In this Supply Chain Matters This Week in Supply Chain Tech update, we highlight SAP SE’s announcement of Joule, a natural-language, generative AI copilot.
The technology will ultimately be embedded into various SAP Cloud based applications including those supporting supply chain management.
According to the SAP announcement: “Joule will be embedded throughout SAP’s cloud enterprise portfolio, delivering proactive and contextualized insights from across the breadth and depth of SAP solutions and third-party sources.” This includes elements of SAP’s Business Technology Platform (BTP) aimed to support B2B data and information needs.
The stated roadmap for Joule capability will reportedly include initial use in SAP SuccessFactors Cloud platform and the SAP Start site later this year. Subsequently, the roadmap calls for selective use within SAP S/4HANA Cloud public and private editions, and SAP Customer Experience, SAP Ariba solutions along with SAP Business Technology Platform to follow.
Added Supply Chain Matters Perspectives
A briefing held with industry analysts and market influencers indicates that the roadmap of Joule parallels that of the planned two year release schedule of SAP S/4 HANA Cloud Private edition with some added augmentation of generative AI for certain appropriate business process use cases or where a chat bot and enhanced automation of large amounts of knowledge are appropriate.
SAP’s emphasis is on the interaction between application users and various data stores, including the most appropriate data engines needed to support data types including chat bot and large language model use.
One specific area being targeted is support for business sustainability actions including the termed “Green Ledger,” a system of record for carbon accounting that can record as well as context carbon emissions overall. A demo of functionality included not only the accounting of carbon consumption, but the creation of a data store of material components specified and procured in product supply chains that can be leveraged by supply chain teams in procurement sourcing or supplier management decisions.
Added Supply Chain Matters Perspectives
This SAP Joule announcement somewhat parallels with rival Oracle’s recent set of announcements at the recent CloudWorld event held last week.

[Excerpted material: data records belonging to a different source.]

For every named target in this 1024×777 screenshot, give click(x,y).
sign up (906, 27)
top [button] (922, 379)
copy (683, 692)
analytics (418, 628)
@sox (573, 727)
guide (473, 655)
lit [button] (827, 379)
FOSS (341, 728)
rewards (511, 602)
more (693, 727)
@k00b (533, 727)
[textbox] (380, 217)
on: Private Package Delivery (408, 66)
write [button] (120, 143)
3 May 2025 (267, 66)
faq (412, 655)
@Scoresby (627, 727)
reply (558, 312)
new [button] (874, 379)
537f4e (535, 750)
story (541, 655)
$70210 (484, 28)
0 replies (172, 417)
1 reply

That event included the showcasing of AI-powered capabilities within Oracle Analytics Cloud, leveraging both the Oracle Cloud Infrastructure (OCI) and Generative AI service platform. Oracle executives indicated that over the next two major releases, over 50 various use cases of generative AI support will be available for use across applications including select support application areas within the Oracle Cloud SCM suite.

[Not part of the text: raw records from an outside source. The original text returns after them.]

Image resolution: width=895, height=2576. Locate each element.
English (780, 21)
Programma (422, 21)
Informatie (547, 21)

From our lens, many of these generative AI announcements coming from enterprise and specialty technology support providers are marketing driven. They are efforts to both increase the user level interest levels in the opportunities associated with this technology, and to garner customer inputs as to what areas of application provide the most interest.
In the specific case of SAP, Oracle and other large IT infrastructure hyperscalers, they represent added efforts to motivate businesses and their IT teams to accelerate their upgrade of legacy applications to Cloud based platforms where they can be able leverage newer advanced capabilities including generative AI.
As we have stated in our published research advisories, it is more important for businesses themselves to establish their own plans and strategies relative to the use of these more advanced generative AI capabilities especially in light of some of the stated drawbacks and concerns relative to either data readiness, accuracy and security. Consider centralization of this effort as a means of control. We further recommend that businesses prioritize and tackle data rationalization and harmonization as a foundational step before deploying advanced AI systems, in some cases utilizing more proven narrow AI and machine learning technology.
These guidelines especially include evaluation for use in supporting business mission critical supply chain, procurement sourcing and product management business processes. It is going to take more time for advanced AI approaches to establish their viability in this segment.
The bottom line is that quite a lot of expensive investment has occurred among large tech providers and systems integrators on the promise of this technology and on potential for added market growth segments. Keep that in mind as this flurry of announcements continue.